Leaders like University of Maryland, Baltimore County President Freeman A. Hrabowski believe that institutions need to do a better job of advocating the value of a college degree. During a speech he delivered at the 2018 American Council on Education annual meeting, after receiving the ACE Lifetime Achievement Award, Hrabowski said institutions must commit to creating better access so people are not faced with a decision “of just getting a job or getting an education.”
Hrabowski pointed out that two-thirds of Americans have not graduated from a four-year institution and that there is a growing belief that higher education doesn’t matter. He warned that colleges and universities must adapt and prepare students for life after graduation. “We must become much broader in our participation and be willing to answer the difficult, sticky questions we have in our society,” he said.
Paul LeBlanc, president of Southern New Hampshire University, echoed that warning at the same annual meeting, and added, “Our future hinges on whether we have ambitious, socially connected, networked, savvy kids who have hope or who are hopeless,” he said. “When we give students education and tools to better their lives, we are in the business of hope and we are in the business of making the future better. Higher education is the engine of social mobility and the engine of social justice.”
Many higher education leaders recognize that they must do a better job of communicating what their institutions contribute to students — and to society.
In his remarks delivered at this year’s Higher Education Leadership Summit at the Yale University School of Management, Peter Salovey, president of Yale University said, “A college education remains an excellent investment. Pew research shows ‘college-educated millennials outperforming their less-educated peers on virtually every economic measure, and the gap between the two groups has only grown over time.’ In 2012, the median annual earnings for those with a bachelor’s degree or higher were $45,500, compared with $28,000 for high-school graduates,” he said, adding, “Nine in 10 college graduates say the investment was worth it.”
But Salovey also warned that leaders cannot allow the public’s trust in higher education to diminish further. “Our colleges and universities are the bedrock of our democracy, places where the next generation learns how to think, communicate and solve problems,” he said. “They are incubators of new ideas and engines of prosperity. Our institutions serve the public good, and they need public support.

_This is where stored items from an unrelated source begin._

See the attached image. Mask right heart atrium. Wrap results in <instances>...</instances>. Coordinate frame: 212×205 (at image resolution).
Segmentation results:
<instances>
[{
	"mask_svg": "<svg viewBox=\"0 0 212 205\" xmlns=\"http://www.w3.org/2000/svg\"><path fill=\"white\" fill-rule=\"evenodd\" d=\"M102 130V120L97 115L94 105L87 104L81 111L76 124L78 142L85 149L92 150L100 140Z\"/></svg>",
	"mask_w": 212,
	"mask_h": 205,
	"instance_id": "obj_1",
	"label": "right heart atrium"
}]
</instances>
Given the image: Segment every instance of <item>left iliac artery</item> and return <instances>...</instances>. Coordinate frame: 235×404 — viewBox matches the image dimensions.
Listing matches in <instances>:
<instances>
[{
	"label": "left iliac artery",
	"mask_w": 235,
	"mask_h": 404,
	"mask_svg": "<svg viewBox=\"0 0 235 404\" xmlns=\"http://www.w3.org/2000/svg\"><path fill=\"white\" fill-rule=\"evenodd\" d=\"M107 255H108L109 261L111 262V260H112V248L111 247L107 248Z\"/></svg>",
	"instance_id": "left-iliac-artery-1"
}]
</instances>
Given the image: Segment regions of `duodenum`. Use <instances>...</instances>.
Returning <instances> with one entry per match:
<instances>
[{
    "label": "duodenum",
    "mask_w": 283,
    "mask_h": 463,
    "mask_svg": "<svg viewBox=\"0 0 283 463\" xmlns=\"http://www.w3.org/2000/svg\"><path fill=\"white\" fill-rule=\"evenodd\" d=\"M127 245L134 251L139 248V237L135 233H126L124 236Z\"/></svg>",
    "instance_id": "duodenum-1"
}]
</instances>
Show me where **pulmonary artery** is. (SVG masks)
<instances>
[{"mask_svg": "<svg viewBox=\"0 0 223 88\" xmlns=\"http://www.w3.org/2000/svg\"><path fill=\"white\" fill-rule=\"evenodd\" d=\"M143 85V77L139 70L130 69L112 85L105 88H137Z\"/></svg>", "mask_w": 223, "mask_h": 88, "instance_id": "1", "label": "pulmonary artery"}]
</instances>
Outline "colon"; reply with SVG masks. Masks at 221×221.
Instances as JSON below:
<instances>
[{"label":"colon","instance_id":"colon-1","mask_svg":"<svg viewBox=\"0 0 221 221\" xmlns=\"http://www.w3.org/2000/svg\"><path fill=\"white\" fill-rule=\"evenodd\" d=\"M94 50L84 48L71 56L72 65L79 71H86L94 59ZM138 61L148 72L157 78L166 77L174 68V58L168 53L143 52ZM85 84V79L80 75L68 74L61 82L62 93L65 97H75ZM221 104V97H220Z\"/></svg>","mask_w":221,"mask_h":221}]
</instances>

The challenge for us is to share our stories of success and service with an anxious public.”
Some critics propose evaluating colleges and universities based on the incomes of their graduates, but measured by that metric, Bacow pointed out that he and Faust “would have been considered failures coming out of our alma maters because we each took a first job that paid a pittance relative to some other jobs,” he said.

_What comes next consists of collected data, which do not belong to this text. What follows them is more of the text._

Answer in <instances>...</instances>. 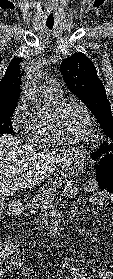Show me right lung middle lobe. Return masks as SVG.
<instances>
[{"label":"right lung middle lobe","mask_w":113,"mask_h":279,"mask_svg":"<svg viewBox=\"0 0 113 279\" xmlns=\"http://www.w3.org/2000/svg\"><path fill=\"white\" fill-rule=\"evenodd\" d=\"M14 107L0 110V134H15L12 128L11 116Z\"/></svg>","instance_id":"obj_1"}]
</instances>
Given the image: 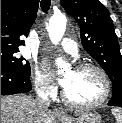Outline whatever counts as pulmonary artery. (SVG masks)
Returning a JSON list of instances; mask_svg holds the SVG:
<instances>
[{"label": "pulmonary artery", "mask_w": 122, "mask_h": 123, "mask_svg": "<svg viewBox=\"0 0 122 123\" xmlns=\"http://www.w3.org/2000/svg\"><path fill=\"white\" fill-rule=\"evenodd\" d=\"M61 47L68 54L77 57L78 56V46L76 42L70 38H64L61 43Z\"/></svg>", "instance_id": "obj_1"}]
</instances>
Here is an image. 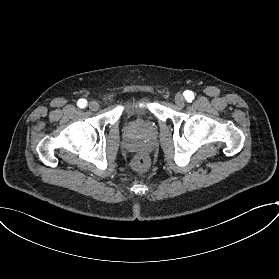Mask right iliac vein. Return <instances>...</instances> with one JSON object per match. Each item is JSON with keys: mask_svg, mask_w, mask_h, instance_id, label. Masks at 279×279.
<instances>
[{"mask_svg": "<svg viewBox=\"0 0 279 279\" xmlns=\"http://www.w3.org/2000/svg\"><path fill=\"white\" fill-rule=\"evenodd\" d=\"M88 107H89L90 110L96 111V110L99 109V103L95 100L90 101L89 104H88Z\"/></svg>", "mask_w": 279, "mask_h": 279, "instance_id": "right-iliac-vein-1", "label": "right iliac vein"}]
</instances>
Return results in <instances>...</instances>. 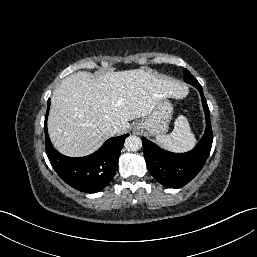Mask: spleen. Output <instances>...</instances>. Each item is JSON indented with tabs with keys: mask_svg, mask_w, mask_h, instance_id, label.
<instances>
[{
	"mask_svg": "<svg viewBox=\"0 0 257 257\" xmlns=\"http://www.w3.org/2000/svg\"><path fill=\"white\" fill-rule=\"evenodd\" d=\"M156 140L163 148L173 152L188 151L196 144L195 135L191 131L187 118L183 115L176 119L172 133L157 136Z\"/></svg>",
	"mask_w": 257,
	"mask_h": 257,
	"instance_id": "obj_1",
	"label": "spleen"
}]
</instances>
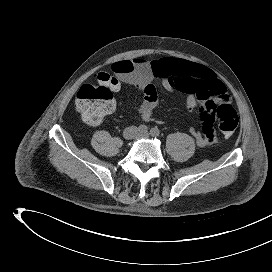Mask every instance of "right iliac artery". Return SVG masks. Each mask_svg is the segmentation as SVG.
Returning <instances> with one entry per match:
<instances>
[{"mask_svg":"<svg viewBox=\"0 0 272 272\" xmlns=\"http://www.w3.org/2000/svg\"><path fill=\"white\" fill-rule=\"evenodd\" d=\"M138 131H139L140 133H147L148 127H147L146 125H140V126L138 127Z\"/></svg>","mask_w":272,"mask_h":272,"instance_id":"right-iliac-artery-1","label":"right iliac artery"}]
</instances>
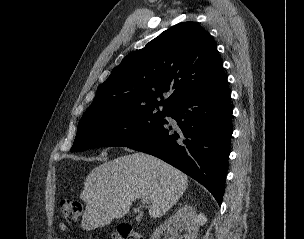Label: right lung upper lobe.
<instances>
[{
    "label": "right lung upper lobe",
    "instance_id": "1",
    "mask_svg": "<svg viewBox=\"0 0 304 239\" xmlns=\"http://www.w3.org/2000/svg\"><path fill=\"white\" fill-rule=\"evenodd\" d=\"M222 73V61L209 33L198 23L182 22L126 56L98 87L82 118L120 107L167 108ZM165 93L169 97L163 101Z\"/></svg>",
    "mask_w": 304,
    "mask_h": 239
}]
</instances>
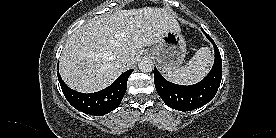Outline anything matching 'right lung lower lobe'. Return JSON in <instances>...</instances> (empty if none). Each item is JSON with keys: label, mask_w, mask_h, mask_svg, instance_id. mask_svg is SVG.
Returning a JSON list of instances; mask_svg holds the SVG:
<instances>
[{"label": "right lung lower lobe", "mask_w": 276, "mask_h": 138, "mask_svg": "<svg viewBox=\"0 0 276 138\" xmlns=\"http://www.w3.org/2000/svg\"><path fill=\"white\" fill-rule=\"evenodd\" d=\"M132 72L133 69L124 72L107 88L89 94L80 93L69 88L61 79L59 72L57 74L63 94L74 108L86 114L102 116L120 105L126 92L128 77Z\"/></svg>", "instance_id": "98d812e1"}]
</instances>
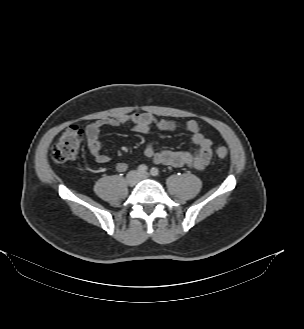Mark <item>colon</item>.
Segmentation results:
<instances>
[{"mask_svg": "<svg viewBox=\"0 0 304 329\" xmlns=\"http://www.w3.org/2000/svg\"><path fill=\"white\" fill-rule=\"evenodd\" d=\"M83 140V131L77 126L67 128L59 137L52 150V159L55 163L62 164L76 158ZM218 158L224 159L228 156L225 146L216 148Z\"/></svg>", "mask_w": 304, "mask_h": 329, "instance_id": "obj_1", "label": "colon"}]
</instances>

Both leaders acknowledge that it’s critical for college and university leaders to change the conversation and highlight higher education’s importance. “So, I think that the current narrative about higher education in the U.S. is one that we have to work really hard to change,” Bacow said. “People are questioning the value of a diploma. They are questioning the value of these institutions to society. They are questioning whether or not colleges and universities actually contribute to the American dream. That’s scary. We need to change that conversation.”